About 500 years ago, also known as March 2020, the Ivy League was the first Division I conference to cancel their men’s basketball tournament in the wake of the coronavirus outbreak.
And the oldest conference might be ahead of the curve again when they chose to cancel all sports until until at least January 1st, 2021.
Consistent with campus health & safety policies across the League, The Ivy League Presidents outline phased-in approach to intercollegiate athletics activity, including no competition prior to the end of the fall semester due to the COVID-19 pandemic.— The Ivy League (@IvyLeague) July 8, 2020
» https://t.co/7iwQGnECsT pic.twitter.com/DYUFoFshA4
To clarify: Ivy League source says no sports until January 1. Hopeful to move fall sports to spring, but that's TBD.— Dana O'Neil (@DanaONeilWriter) July 8, 2020
Ivy League expected to allow activities/meeting/lifting during the fall — to be determined by individual schools — per multiple sources. ADs haven't closed door on a spring football season.— Nicole Auerbach (@NicoleAuerbach) July 8, 2020
From the Ivy’s official statement:
With the safety and well-being of students as their highest priority, Ivy League institutions are implementing campus-wide policies including restrictions on student and staff travel, requirements for social distancing, limits on group gatherings, and regulations for visitors to campus. As athletics is expected to operate consistent with campus policies, it will not be possible for Ivy League teams to participate in intercollegiate athletics competition prior to the end of the fall semester.
Practice and other athletic training opportunities for enrolled student-athletes will be permitted provided they are structured in accordance with each institution’s procedures and applicable state regulations. The Ivy League will also issue guidelines on a phased approach to conditioning and practice activities to allow for interaction among student-athletes and coaches that will begin with limited individual and small group workouts and build to small group practice sessions, if public health conditions permit.
Fall sport student-athletes will not use a season of Ivy League or NCAA eligibility in the fall, whether or not they enroll. Students who wish to pursue competition during a fifth-year will need to work with their institutions in accordance with campus policy to determine their options beyond their current anticipated graduation date.
Local campus policies for the student body regarding return to campus and in-person learning will apply to student-athletes.
A decision on the remaining winter and spring sports competition calendar, and on whether fall sport competition would be feasible in the spring, will be determined at a later date.

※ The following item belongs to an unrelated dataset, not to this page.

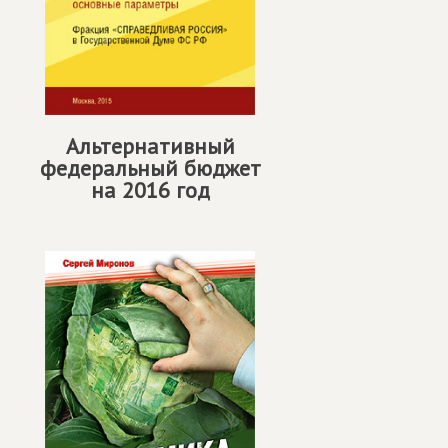
Альтернативный
федеральный бюджет
на 2016 год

As far as college football is concerned, the Ivy doesn’t participate in the FCS Playoffs anyway, so this would only affect out-of-conference games in that sport. But the Ivy annually puts a team in the NCAA Tournament, and plays a competitive out-of-conference men’s basketball schedule. All those preseason tournaments and guarantee games are now out the window.
This is a breaking story and we’ll have more on this as it becomes official, but for now it’s safe to assume if you’ve got a futures bet on any of the Ancient Eight in a revenue sport for the upcoming season, you’ll be getting a refund.